On the third column you should first read the connectives whose scope is the smallest and progress to the connectives with larger scopes.

The 'first level' of these scopes is the second negation in the statement $\neg (P\lor\color{red}{\neg}Q)\lor Q$. This negation affects only the first $Q$ and nothing more.
The 'second level' of these scopes is the first disjunction which affects only the first $P$ and $\neg Q$.
The 'third level' is the first negation which affects only $P\lor \neg Q$.
Finally the 'fourth level' is the second disjunction which affects $\neg(P\lor \neg Q)$ and the second $Q$.

Having established this, I proceed with analyzing the second line.

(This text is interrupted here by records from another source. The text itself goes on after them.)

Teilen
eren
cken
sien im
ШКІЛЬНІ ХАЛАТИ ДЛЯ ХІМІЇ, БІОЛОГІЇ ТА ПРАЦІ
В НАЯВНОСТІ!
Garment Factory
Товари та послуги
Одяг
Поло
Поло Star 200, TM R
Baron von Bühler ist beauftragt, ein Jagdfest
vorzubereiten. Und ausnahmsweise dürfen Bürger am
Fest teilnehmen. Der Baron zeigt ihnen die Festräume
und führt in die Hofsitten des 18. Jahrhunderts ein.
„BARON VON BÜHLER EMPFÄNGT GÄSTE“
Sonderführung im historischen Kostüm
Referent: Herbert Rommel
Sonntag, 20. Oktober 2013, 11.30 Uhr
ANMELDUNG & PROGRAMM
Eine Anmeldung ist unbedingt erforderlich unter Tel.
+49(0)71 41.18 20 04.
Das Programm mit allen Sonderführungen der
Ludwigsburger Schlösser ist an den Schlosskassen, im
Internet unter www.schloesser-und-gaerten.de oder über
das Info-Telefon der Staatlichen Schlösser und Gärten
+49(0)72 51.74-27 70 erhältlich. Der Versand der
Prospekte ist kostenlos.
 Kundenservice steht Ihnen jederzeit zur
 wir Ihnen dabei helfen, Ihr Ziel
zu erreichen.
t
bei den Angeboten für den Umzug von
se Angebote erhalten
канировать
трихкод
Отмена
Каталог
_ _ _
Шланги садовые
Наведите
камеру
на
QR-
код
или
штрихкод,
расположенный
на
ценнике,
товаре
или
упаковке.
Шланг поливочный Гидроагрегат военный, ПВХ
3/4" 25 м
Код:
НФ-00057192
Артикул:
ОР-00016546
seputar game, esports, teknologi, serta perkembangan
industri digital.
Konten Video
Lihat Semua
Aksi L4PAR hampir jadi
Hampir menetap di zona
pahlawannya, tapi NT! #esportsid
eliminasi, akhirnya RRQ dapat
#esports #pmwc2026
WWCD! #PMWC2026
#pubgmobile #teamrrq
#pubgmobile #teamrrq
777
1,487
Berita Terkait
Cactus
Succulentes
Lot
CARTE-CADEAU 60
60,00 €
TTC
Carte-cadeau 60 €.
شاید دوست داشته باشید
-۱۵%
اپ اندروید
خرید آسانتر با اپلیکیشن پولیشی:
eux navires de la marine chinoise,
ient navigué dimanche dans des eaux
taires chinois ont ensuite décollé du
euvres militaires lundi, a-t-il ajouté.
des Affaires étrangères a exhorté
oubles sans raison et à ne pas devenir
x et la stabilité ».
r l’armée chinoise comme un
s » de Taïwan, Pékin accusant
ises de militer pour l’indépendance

In the second line $P$'s truth value is $1$ and $Q$'s is $0$.

Now what happens on the first level scope connectives? Since $Q$ is $0$, then $\neg Q$ is $1$, thus a $0$ appears right below all $Q$'s in the statement and a $1$ appears below the second $\neg$ in the second line.

Since $P$ is $1$, a $1$ appears below every $P$ in the statement. The second level is the first disjunction, in which the first $P$ in being disjuncted with $\neg Q$.Since $P$ is $1$, a $1$ appears below $\lor$.

The third level is the negation and it will be flipping the truth value of the disjunction of the truth value just mentioned above, hence a $0$ appears right below the first $\neg$.

In the fourth level, there's a disjunction between the first $\neg$ (and all its scope) which is evaluated as $0$ and the last $P$ which is $1$. Therefore a $1$ appears below the last disjunction.

For a more detailed explanation regarding the concept of 'scope' you can check the section Ambiguity and parentheses on the book Language, Proof and Logic.You can find that section on page 79 of the book (89 of the PDF).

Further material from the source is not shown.